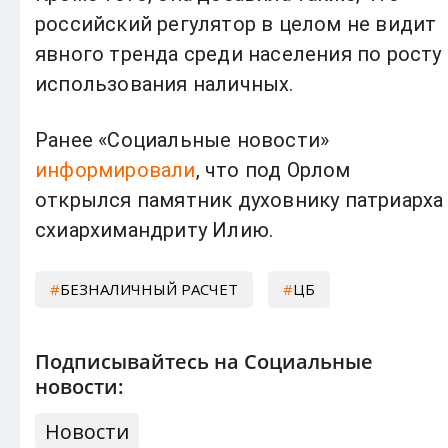
российский регулятор в целом не видит
явного тренда среди населения по росту
использования наличных.
Ранее «Социальные новости»
информировали
, что под Орлом
открылся памятник духовнику патриарха
схиархимандриту Илию.
БЕЗНАЛИЧНЫЙ РАСЧЕТ
ЦБ
Подписывайтесь на Социальные
новости:
Новости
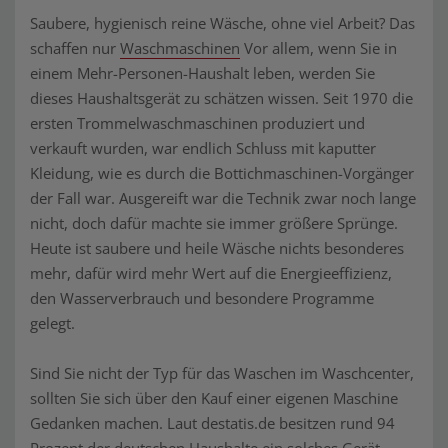
Saubere, hygienisch reine Wäsche, ohne viel Arbeit? Das
schaffen nur
Waschmaschinen
Vor allem, wenn Sie in
einem Mehr-Personen-Haushalt leben, werden Sie
dieses Haushaltsgerät zu schätzen wissen. Seit 1970 die
ersten Trommelwaschmaschinen produziert und
verkauft wurden, war endlich Schluss mit kaputter
Kleidung, wie es durch die Bottichmaschinen-Vorgänger
der Fall war. Ausgereift war die Technik zwar noch lange
nicht, doch dafür machte sie immer größere Sprünge.
Heute ist saubere und heile Wäsche nichts besonderes
mehr, dafür wird mehr Wert auf die Energieeffizienz,
den Wasserverbrauch und besondere Programme
gelegt.
Sind Sie nicht der Typ für das Waschen im Waschcenter,
sollten Sie sich über den Kauf einer eigenen Maschine
Gedanken machen. Laut destatis.de besitzen rund 94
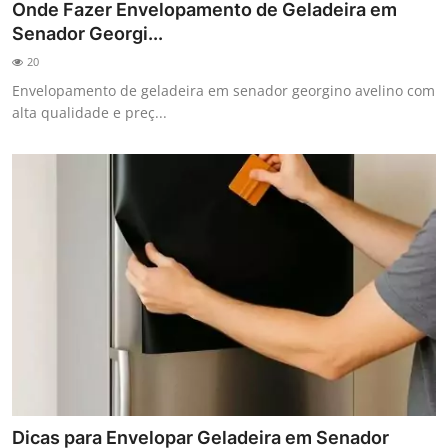
Onde Fazer Envelopamento de Geladeira em
Senador Georgi...
20
Envelopamento de geladeira em senador georgino avelino com
alta qualidade e preç...
Dicas para Envelopar Geladeira em Senador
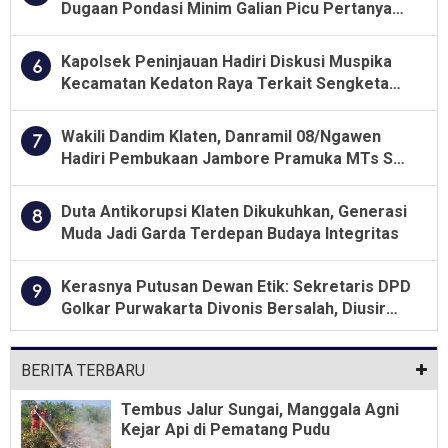
Dugaan Pondasi Minim Galian Picu Pertanyaan
Besar soal Pengawasan
Kapolsek Peninjauan Hadiri Diskusi Muspika
6
Kecamatan Kedaton Raya Terkait Sengketa
Lahan Kelompok Tani Dengan PT. GNS
Wakili Dandim Klaten, Danramil 08/Ngawen
7
Hadiri Pembukaan Jambore Pramuka MTs Se-
Jawa Tengah 2026
Duta Antikorupsi Klaten Dikukuhkan, Generasi
8
Muda Jadi Garda Terdepan Budaya Integritas
Kerasnya Putusan Dewan Etik: Sekretaris DPD
9
Golkar Purwakarta Divonis Bersalah, Diusir
Dari Jabatan Selama Empat Tahun
BERITA TERBARU
Tembus Jalur Sungai, Manggala Agni
Kejar Api di Pematang Pudu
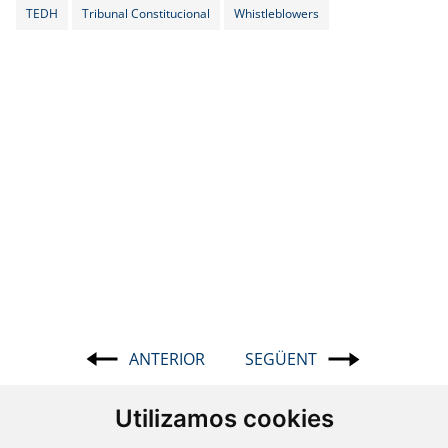
TEDH
Tribunal Constitucional
Whistleblowers
ANTERIOR
SEGÜENT
Navegació
d'entrades
Utilizamos cookies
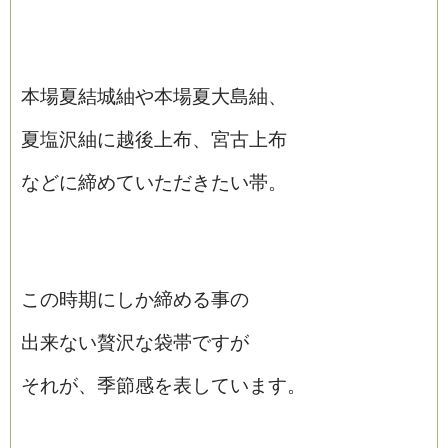
本場夏結城紬や本場夏大島紬、
夏塩沢紬に越後上布、宮古上布
などに締めていただきたい帯。
この時期にしか締める事の
出来ない贅沢な袋帯ですが
それが、季節感を表しています。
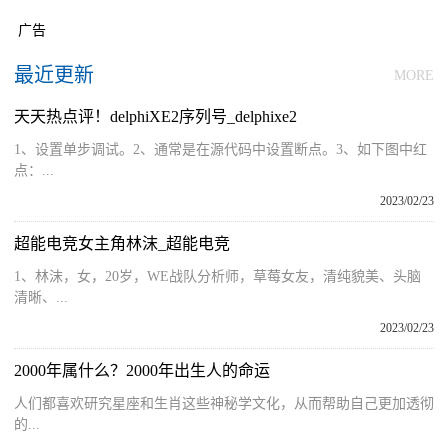
广告
最近更新
MORE
天天热点评！delphiXE2序列号_delphixe2
1、设置单步调试。2、通常是在源代码中设置断点。3、如下图中红
点：...
2023/02/23
超能电竞女主角林沫_超能电竞
1、林沫，女，20岁，WE战队分析师，草莓女友，清纯貌美、头脑
清晰、...
2023/02/23
2000年属什么？2000年出生人的命运
人们都喜欢研究星座和生肖这些神秘学文化，从而帮助自己更加透彻
的...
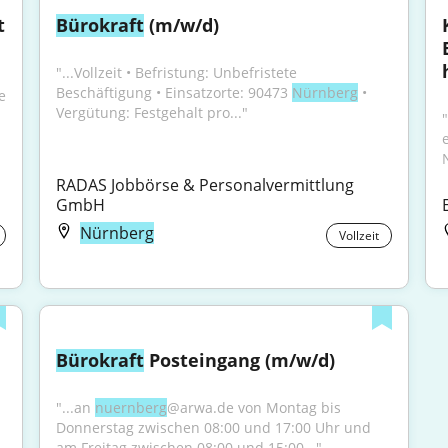
 
Bürokraft
 (m/w/d)
"...Vollzeit • Befristung: Unbefristete 
Beschäftigung • Einsatzorte: 90473 
Nürnberg
 • 
 
Vergütung: Festgehalt pro..."
RADAS Jobbörse & Personalvermittlung 
GmbH
Nürnberg
Vollzeit
Bürokraft
 Posteingang (m/w/d)
"...an 
nuernberg
@arwa.de von Montag bis 
Donnerstag zwischen 08:00 und 17:00 Uhr und 
am Freitag zwischen 08:00 und 15:00..."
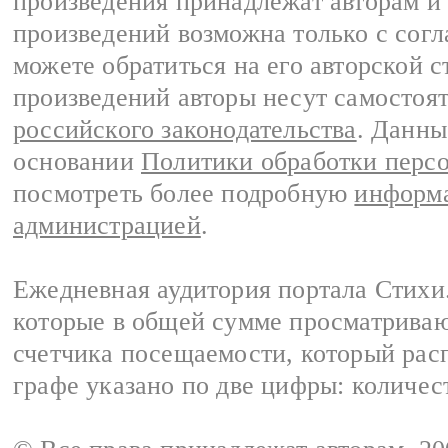
произведения принадлежат авторам и
произведений возможна только с согла
можете обратиться на его авторской с
произведений авторы несут самостоя
российского законодательства
. Данны
основании
Политики обработки перс
посмотреть более подробную
информа
администрацией
.
Ежедневная аудитория портала Стихи.
которые в общей сумме просматриваю
счетчика посещаемости, который расп
графе указано по две цифры: количес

============================================================

▸ Required work: Which lines of the listing above hold the word "Envelopamento"? Copy each of them.

▸ Task solution:
Onde Fazer Envelopamento de Geladeira em
Envelopamento de geladeira em senador georgino avelino com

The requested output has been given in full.